Researchers find the two components—constitutions and dynamic testing—play complementary roles. Constitutions expand the model’s understanding of risk, increasing true positives (TP) and reducing false negatives (FN). Dynamic testing, on the other hand, focuses on reducing false positives (FP) by validating whether predicted vulnerabilities can truly be triggered at run-time. Together, they make BlueCodeAgent both more accurate and more reliable in blue-teaming scenarios.

Summary

BlueCodeAgent introduces an end-to-end blue-teaming framework designed to address risks in code generation. The key insight behind BlueCodeAgent is that comprehensive red-teaming can greatly strengthen blue-teaming defenses. Based on this idea, the framework first builds a red-teaming process with diverse strategies for generating red-teaming data. It then constructs a blue-teaming agent that retrieves relevant examples from the red-teaming knowledge base and summarizes safety constitutions to guide LLMs in making accurate defensive decisions. A dynamic testing component is further added to reduce false positives in vulnerability detection.

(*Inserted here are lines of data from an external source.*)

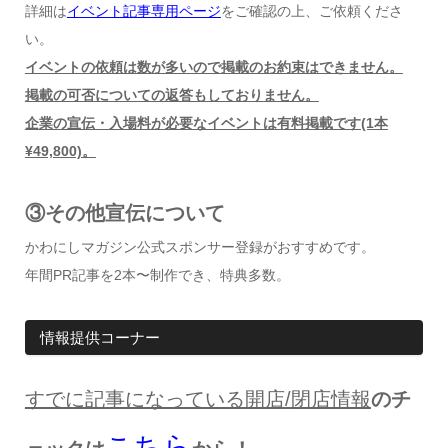
詳細は
イベント記事専用ページ
をご確認の上、ご依頼くださ
い。
イベントの依頼は数が多いので掲載のお約束はできません。
掲載の可否についての返答もしておりません。
企業の宣伝・入場料が必要なイベントは有料掲載です(1本
¥49,800)。
③その他宣伝について
かわにしマガジン公式スポンサー登録がおすすめです。
年間PR記事を2本〜制作でき、特典多数。
情報提供コーナー
すでに記事になっている開店
/
閉店情報
のチ
こちら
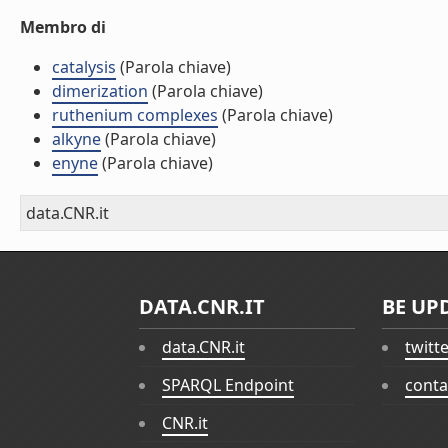
Membro di
catalysis
(Parola chiave)
dimerization
(Parola chiave)
ruthenium complexes
(Parola chiave)
alkyne
(Parola chiave)
enyne
(Parola chiave)
data.CNR.it
DATA.CNR.IT
BE UP
data.CNR.it
twitt
SPARQL Endpoint
conta
CNR.it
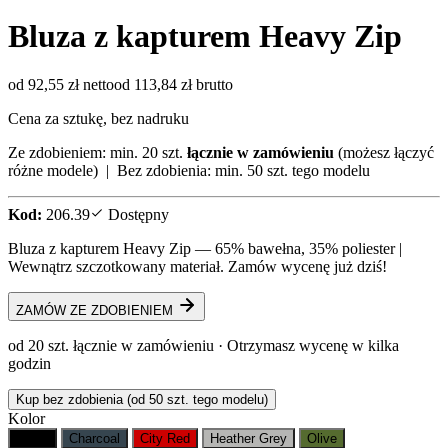
Bluza z kapturem Heavy Zip
od 92,55 zł netto
od 113,84 zł brutto
Cena za sztukę, bez nadruku
Ze zdobieniem: min. 20 szt.
łącznie w zamówieniu
(możesz łączyć
różne modele) | Bez zdobienia: min. 50 szt. tego modelu
Kod:
206.39
Dostępny
Bluza z kapturem Heavy Zip — 65% bawełna, 35% poliester |
Wewnątrz szczotkowany materiał. Zamów wycenę już dziś!
ZAMÓW ZE ZDOBIENIEM
od 20 szt. łącznie w zamówieniu · Otrzymasz wycenę w kilka
godzin
Kup bez zdobienia (od 50 szt. tego modelu)
Kolor
Black
Charcoal
City Red
Heather Grey
Olive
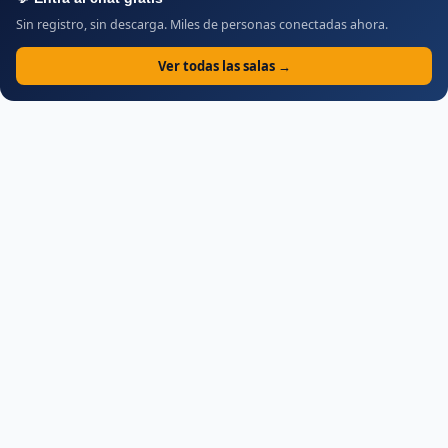
Sin registro, sin descarga. Miles de personas conectadas ahora.
Ver todas las salas →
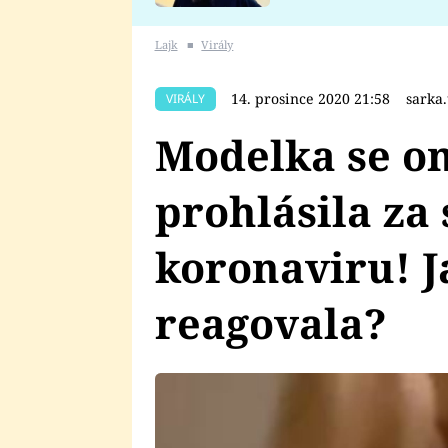
se v Plzni stalo
Lajk
■
Virály
14. prosince 2020 21:58
sarka
VIRÁLY
Modelka se om
prohlásila za 
koronaviru! J
reagovala?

Looking ahead, several directions hold promise.

First, it is valuable to explore the generalization of BlueCodeAgent to other categories of code-generation risks beyond bias, malicious code, and vulnerable code. This may require designing and integrating novel red-teaming strategies into BlueCodeAgent and creating corresponding benchmarks for new risks.

Second, scaling BlueCodeAgent to the file and repository levels could further enhance its real-world utility, which requires equipping agents with more advanced context retrieval tools and memory components.

Finally, beyond code generation, it is also important to extend BlueCodeAgent to mitigate risks in other modalities, including text, image, video, and audio, as well as in multimodal applications.